Opinion
February 28, 1975
Appeal from the Civil Court of the City of New York, Queens County, NAT H. HENTEL, J.
Joan Franklin, appellant pro se. Herbert Epstein for respondent.
MEMORANDUM.
In our opinion, the "lease agreement" is, in fact, a secured transaction within the meaning of article 9 of the Uniform Commercial Code. Unlike a mere lease, the agreement in question is of an indefinite duration and, at its inception, passes all the risks and indicia of ownership of the vehicle to the defendant. Defendant not only insures against any loss to the plaintiff of its capitalized cost, but after 26 months, is entitled to any surplus funds if and when the car is sold. At the end of 56 months, the car would, at the option of the defendant, pass to her at no cost, since the monthly installment payments would have equalled the capitalized cost of the vehicle (see Uniform Commercial Code, § 9-102; § 1-201, subd [37]).

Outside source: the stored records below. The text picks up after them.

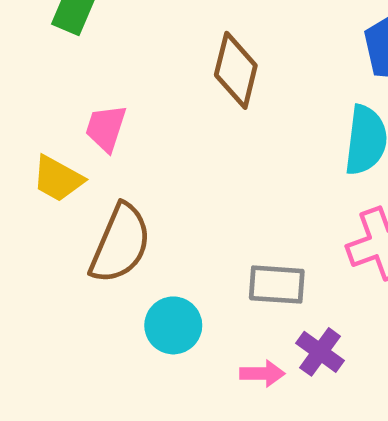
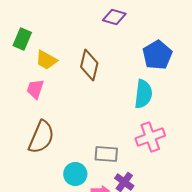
yellow trapezoid: (58, 179) -> (46, 60), moved
cyan circle: (173, 325) -> (75, 174), moved

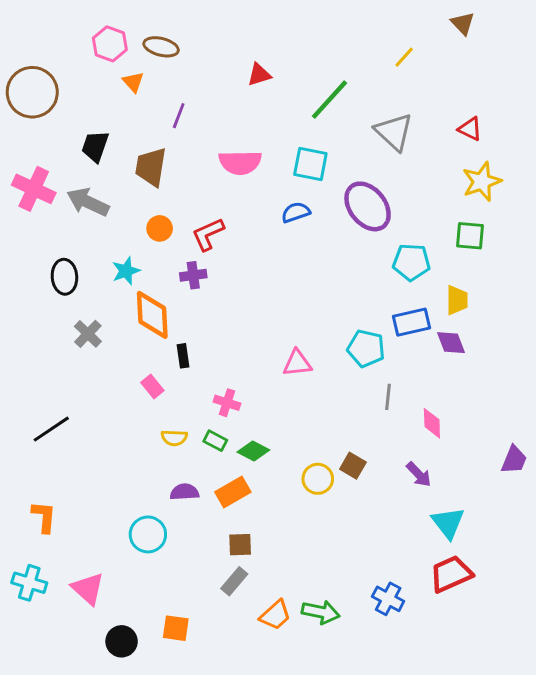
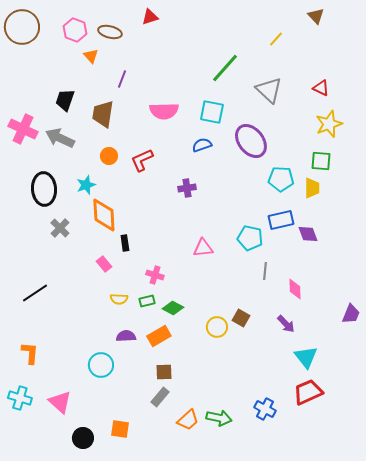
red triangle: (259, 75) -> (150, 17), moved
brown circle: (32, 92) -> (22, 27), moved
purple cross: (193, 275) -> (187, 188), moved
black ellipse: (64, 277) -> (44, 189), size x1.4
yellow trapezoid: (457, 300) -> (312, 188), moved
green rectangle: (215, 441) -> (147, 301), turned -42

Inasmuch as the plaintiff failed to comply with the notice provision of subdivision (3) of section 9-504 of the Uniform Commercial Code section before selling the repossessed vehicle, it is precluded from recovering a deficiency judgment (Leasco Data Processing Equip. Corp. v Atlas Shirt Co., 66 Misc.2d 1089). We note that the right of the debtor to receive notice of the intended disposition of the collateral after default may not be limited (Uniform Commercial Code, § 9-501, subd [1]; subd [3], par [b]). Accordingly, the plaintiff may only recover the sums owed to it prior to the repossession as well as the repossession charges.
The judgment is unanimously modified by reducing the plaintiff's recovery to $727.04, plus appropriate interest and costs in the court below, and, as so modified, affirmed, without costs.
Concur: GROAT, P.J., SCHWARTZWALD and PINO, JJ.